**EXERCISE REQUIREMENTS**
In the entries that follow, the first line to write out is the one containing "gościnnym w", and the last is the one containing "50-XY085G-22-00". Reproduce that stretch exactly, with nothing before or after it.

**LISTED RECORDS**
%%
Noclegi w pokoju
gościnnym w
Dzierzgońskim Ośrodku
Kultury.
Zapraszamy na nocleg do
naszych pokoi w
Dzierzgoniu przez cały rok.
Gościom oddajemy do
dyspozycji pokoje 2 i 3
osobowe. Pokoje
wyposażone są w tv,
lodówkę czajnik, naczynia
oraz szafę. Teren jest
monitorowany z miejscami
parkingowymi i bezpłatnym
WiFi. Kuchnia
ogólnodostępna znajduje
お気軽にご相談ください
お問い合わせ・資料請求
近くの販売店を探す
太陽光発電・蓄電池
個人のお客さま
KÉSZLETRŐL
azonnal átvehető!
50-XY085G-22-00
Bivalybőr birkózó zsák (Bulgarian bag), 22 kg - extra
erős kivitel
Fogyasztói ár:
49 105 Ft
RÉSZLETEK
%%
%%
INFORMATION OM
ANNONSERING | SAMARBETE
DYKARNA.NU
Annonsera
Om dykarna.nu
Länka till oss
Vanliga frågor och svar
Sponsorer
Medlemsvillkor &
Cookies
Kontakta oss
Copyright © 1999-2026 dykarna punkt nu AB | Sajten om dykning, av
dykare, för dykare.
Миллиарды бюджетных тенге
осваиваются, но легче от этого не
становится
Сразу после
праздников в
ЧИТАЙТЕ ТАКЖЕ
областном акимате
%%
**PROBLEM SOLUTION**
gościnnym w
Dzierzgońskim Ośrodku
Kultury.
Zapraszamy na nocleg do
naszych pokoi w
Dzierzgoniu przez cały rok.
Gościom oddajemy do
dyspozycji pokoje 2 i 3
osobowe. Pokoje
wyposażone są w tv,
lodówkę czajnik, naczynia
oraz szafę. Teren jest
monitorowany z miejscami
parkingowymi i bezpłatnym
WiFi. Kuchnia
ogólnodostępna znajduje
お気軽にご相談ください
お問い合わせ・資料請求
近くの販売店を探す
太陽光発電・蓄電池
個人のお客さま
KÉSZLETRŐL
azonnal átvehető!
50-XY085G-22-00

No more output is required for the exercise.